___ EXCERPTED DATA ___
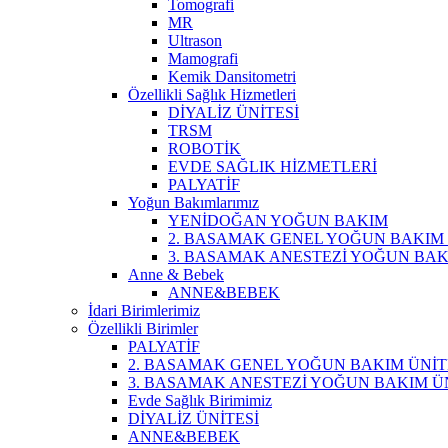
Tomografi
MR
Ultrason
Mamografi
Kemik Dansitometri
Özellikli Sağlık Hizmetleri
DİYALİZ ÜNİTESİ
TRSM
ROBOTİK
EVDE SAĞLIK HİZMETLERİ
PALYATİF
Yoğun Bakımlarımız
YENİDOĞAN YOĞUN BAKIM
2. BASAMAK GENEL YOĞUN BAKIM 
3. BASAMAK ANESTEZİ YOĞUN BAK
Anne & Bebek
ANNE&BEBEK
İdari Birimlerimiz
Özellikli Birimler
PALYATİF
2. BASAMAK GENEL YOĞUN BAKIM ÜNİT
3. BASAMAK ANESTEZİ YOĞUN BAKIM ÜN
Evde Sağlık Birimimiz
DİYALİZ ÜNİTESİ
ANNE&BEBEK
___
___ EXCERPTED DATA ___
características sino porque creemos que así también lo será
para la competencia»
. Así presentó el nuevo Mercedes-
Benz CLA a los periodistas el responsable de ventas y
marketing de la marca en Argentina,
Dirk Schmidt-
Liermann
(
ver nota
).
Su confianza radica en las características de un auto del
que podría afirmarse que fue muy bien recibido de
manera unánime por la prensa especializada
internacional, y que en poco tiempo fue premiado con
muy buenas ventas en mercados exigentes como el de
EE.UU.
___
◆ WORK INSTRUCTION
Give every line of the material that includes the string "ANESTEZİ".

◆ FINISHED TASK
3. BASAMAK ANESTEZİ YOĞUN BAK
3. BASAMAK ANESTEZİ YOĞUN BAKIM ÜN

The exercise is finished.